AMD slaps down Intel Arc potential

Radeon RX 6500M vs. Intel Arc A370M. No contest, says AMD.

Last week Intel officially debuted Arc mobile GPUs destined for a wide range of laptops this summer. Joining Nvidia and AMD to make a three-horse discrete graphics race for the first time ever, Arc is a big deal. Marketing wars have begun in earnest as AMD reckons its Radeon RX 6500M GPU takes rival Intel Arc A370M to the framerate cleaners.

Launching this PR offensive by an innocuous post on Twitter, AMD believes the RX 6500M is quite a bit faster than the premier Arc 3 GPU when gaming at 1080p.

There are more provisos than we care to shake a stick at. Though medium settings are described, exactly what are they? Is AMD boosting framerate by implementing FidelityFX Super Resolution (FSR)? How exactly was the Intel Arc A370M tested? Were the two laptops housing these cards identically configured? So on and so forth.

More questions than answers, and AMD has naturally chosen games it does best in, but we can ask is the comparison even apt in the first place? The answer is yes because both GPUs vie for supremacy in the same segment.

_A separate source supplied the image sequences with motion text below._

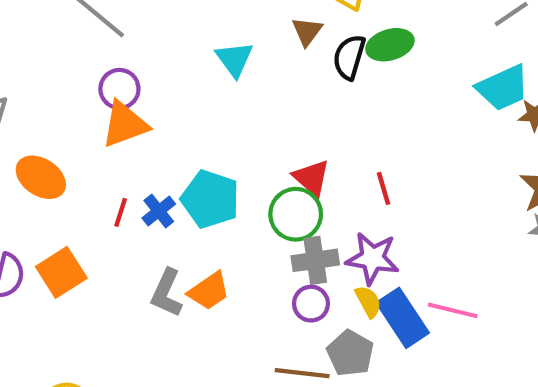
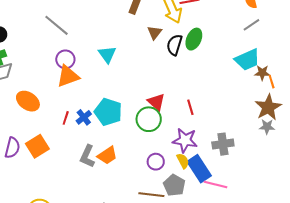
green ellipse: (390, 45) -> (194, 39), turned -50
cyan triangle: (234, 59) -> (107, 54), moved
gray cross: (315, 260) -> (223, 144), moved
pink line: (453, 310) -> (216, 184), moved

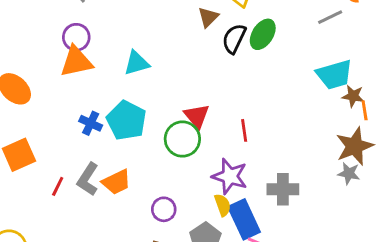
gray line: (251, 25) -> (330, 17), moved
cyan triangle: (107, 54) -> (137, 63), moved, turned 42
blue cross: (84, 117) -> (91, 123), turned -35
red line: (66, 118) -> (58, 186), moved
purple circle: (156, 162) -> (164, 209), moved

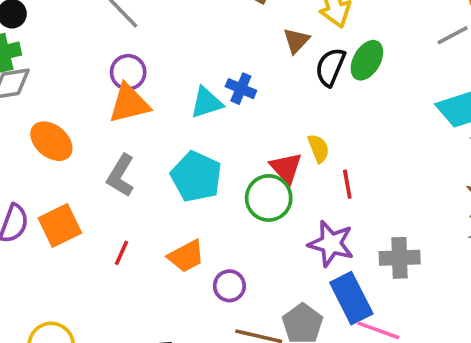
blue cross: (91, 123) -> (241, 89), moved
gray L-shape: (88, 179) -> (121, 176), moved
red line: (58, 186) -> (122, 253), moved
yellow semicircle: (223, 205) -> (318, 148), moved
purple circle: (164, 209) -> (229, 286), moved

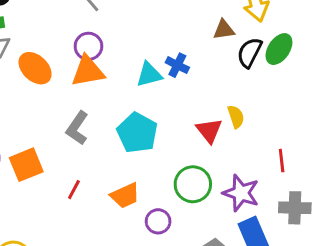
brown triangle: (296, 41) -> (224, 30), turned 35
orange ellipse: (51, 141) -> (35, 68), moved
red line: (347, 184) -> (282, 161), moved
green circle: (269, 198) -> (193, 184), moved

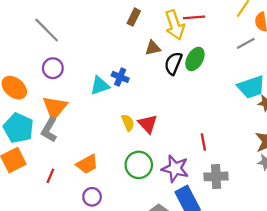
orange triangle: (88, 71) -> (55, 108), moved, turned -36
yellow semicircle: (236, 117) -> (128, 123), moved
cyan pentagon: (137, 133) -> (18, 128), moved
orange trapezoid: (125, 195) -> (87, 164), moved
purple circle: (158, 221) -> (92, 197), moved

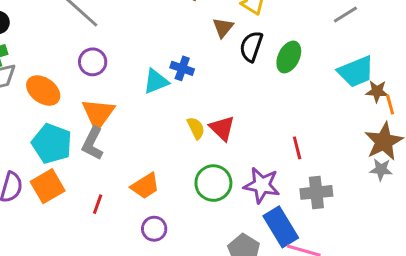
brown triangle: (153, 48) -> (223, 28), turned -35
green ellipse: (195, 59) -> (289, 57), moved

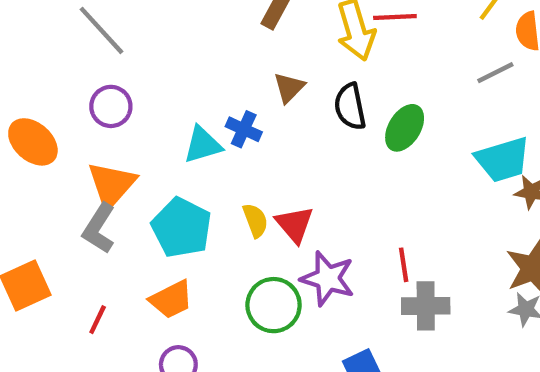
brown triangle: (223, 28) -> (289, 88), moved
black semicircle: (251, 46) -> (350, 107), turned -36
cyan pentagon: (52, 143) -> (182, 228), moved
purple star: (262, 185) -> (328, 279), moved
gray cross: (316, 192) -> (426, 306), moved

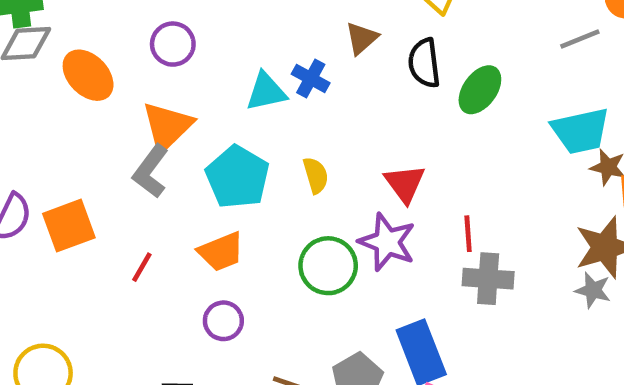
red triangle: (295, 224) -> (405, 184), moved

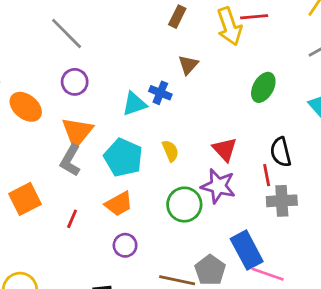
black semicircle: (424, 63) -> (281, 152), moved

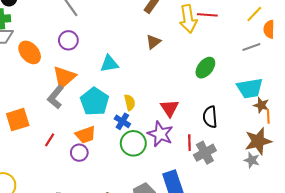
blue cross: (160, 93) -> (122, 121), moved
red line: (267, 175) -> (189, 143), moved
gray cross: (282, 201) -> (205, 153), turned -35
purple circle: (125, 245) -> (79, 153), moved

Intel Arc A370MAMD Radeon RX 6500M
FabricationTSMC N6TSMC N6
Transistors7.2bn5.4bn
Shaders1,0241,024
GPU core speed1,550MHz2,191MHz
Die Size157mm²107mm²
Memory size, type, width4GB, GDDR6, 64-bit4GB, GDDR6, 64-bit
Hardware ray tracingYesYes
Nominal power budget35-50W50W

Designed for thin-and-light gaming laptops

Vital specifications reinforce their comparative nature. On first blush, Intel takes up a heck of a lot more die size considering both GPUs are hewn from the same process at TSMC, and this is most likely due to the extra AI-specific technologies present in Arc.

Is AMD being smart here, though? We say this as RX 6500M is naturally plumbed in with a 50W TDP while Arc A370M spools up from 35-50W. Is AMD comparing a 50W GPU to benchmarks posted by a 35W Intel? Again, this is something we don’t know, but even if this is the case, the performance delta between the pair remains considerable.

There’s no talk of video capabilities as this is an area where, on paper, Intel appears stronger than AMD. But why draw attention to your competitor’s strengths?

The first blows in the GPU race have been struck. A stiff right jab from AMD, but what will Intel’s counter be? Incoming PR haymaker, no doubt.